The 3,200-square-foot property is a beaut. There are custom-made stained-glass windows (one of which includes a Star of David), as well as Brazilian hardwood floors, cathedral ceilings, an Italian marble fireplace and more than 900 square feet of outdoor space.
“We’ve been getting a lot of good feedback,” he says. “A lot of interested people want to purchase the house.” (The owner isn’t interested in selling, Davis says.)
Davis has gotten nibbles from renters including an actress in town for a show.
Of course, the real estate gets more expensive as you move west, toward Avenue A. Potential buyers might want to check out another Town property on the market with Wilbur Gonzalez and Adam Taylor: a 6,000-square-foot, $8.5 million, four-bedroom, 2 1/2-bathroom townhouse on East Fourth Street between Avenues A and B, with 11-foot ceilings, Sub-Zero, Wolf and Miele appliances, a 900-square-foot patio and much more.
“It really is a trophy house,” Gonzalez says. “Which made it sort of difficult to price. If it was West Fourth Street, not East, it would be in the $12 to $15 million range.”
The big question is how Alphabet City went through such a transformation where properties could fetch high prices. Some, like Gonzalez, attribute it to the hotels and restaurants that cropped up around the neighborhood in the East Village and the Lower East Side.

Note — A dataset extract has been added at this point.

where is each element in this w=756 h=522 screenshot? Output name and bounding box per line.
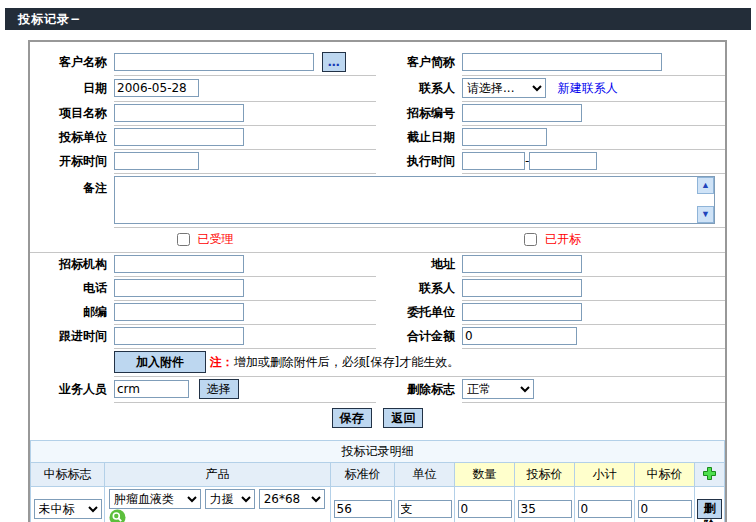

“Inventory is so limited and so many people want to be in the neighborhood,” says Elizabeth Kee, a broker for Core who lived in the neighborhood in the early 2000s. “Never in our wildest dreams did we ever imagine [prices would be this high], but it’s a simple supply and demand curve.”
Kee has a listing at the A Building on East 13th Street between First Avenue and Avenue A, a $3.99 million penthouse, which is owned by poker pro Phil Galfond.
Galfond combined two units to make this 2,700-square-foot, four-bedroom, four-bathroom duplex, and added one quirk: He connected the top and bottom floors with a big metal slide in the middle of the apartment.
Kee reports that traffic at the open houses in the condo has been pretty good.
“This kind of property usually get gobbled up immediately,” Kee says. “Unless they have a slide.”